Tuesday, April 27, 2004

CHENEY CASE

There's something I don't understand about the government's argument in the Cheney task force case heard today at the Supreme Court. (This is not an area of the law that I am very familiar with, so this is a tentative assertion.) If I understood him correctly, Solicitor General Olson argued that:

  1. the open records law only applies to policy groups specifically established by executive order to have private citizens on the committee (or, as he put it at the end of the argument, private citizens have to be de jure, not just de facto committee members), and

  2. that the courts should presume that executive officials are telling the truth whenever they say that only government employees were members of the committee (as he put it, the courts should employ an "overriding presumption of regularity" when considering executive assertions about the inner workings of such groups)
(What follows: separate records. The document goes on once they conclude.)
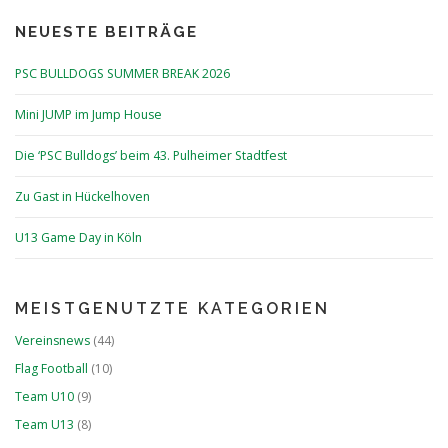
NEUESTE BEITRÄGE
PSC BULLDOGS SUMMER BREAK 2026
Mini JUMP im Jump House
Die ‘PSC Bulldogs’ beim 43. Pulheimer Stadtfest
Zu Gast in Hückelhoven
U13 Game Day in Köln
MEISTGENUTZTE KATEGORIEN
Vereinsnews
(44)
Flag Football
(10)
Team U10
(9)
Team U13
(8)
If I understand the argument correctly, this would mean that all the President has to do is issue an official order establishing a policy group that has only government employees as members, but allow major advisory decisions to be made in subgroups composed of private citizens, and, according to the Solicitor General, the courts should never ask the government to provide documents to prove their case that the advisory group was only composed of government employees. (Subgroups are included in the statute.) Combine Olson's arguments with his further argument that the courts should avoid making the executive actually assert executive privilege in this case, and in a secretive White House, the open records law could be evaded without too much difficulty.

The Solicitor General claims that if the presumption of regularity were dropped, all executive branch officials could be hauled into court whenever anyone challenges a government claim that an advisory group was composed of government officials only. According to the Solicitor General, this would a) distract the executive branch and b) prevent them from asking private citizens for confidential advice.

As to a), note that the extent of the distraction is, in all likelihood, inversely proportional to the extent to which the executive branch is telling the truth.

As to b), perhaps, but if the Vice President is willing to admit that he called up outside groups for advice (as was said often today, government officials call up all sorts of people for advice all the time), what harm is there in court inquiry into how formal the process of getting the advice is? The whole point of the open record statute in question here was to make more transparent the process by which the executive branch gets advice from outside groups. Now if the discovery process requires disclosure of the content of all advice of outside groups, then there might be a problem. But I don't think that that was the case here. As I said, though, I could be mistaken in that belief, and my hold on all of these issues is shaky at best.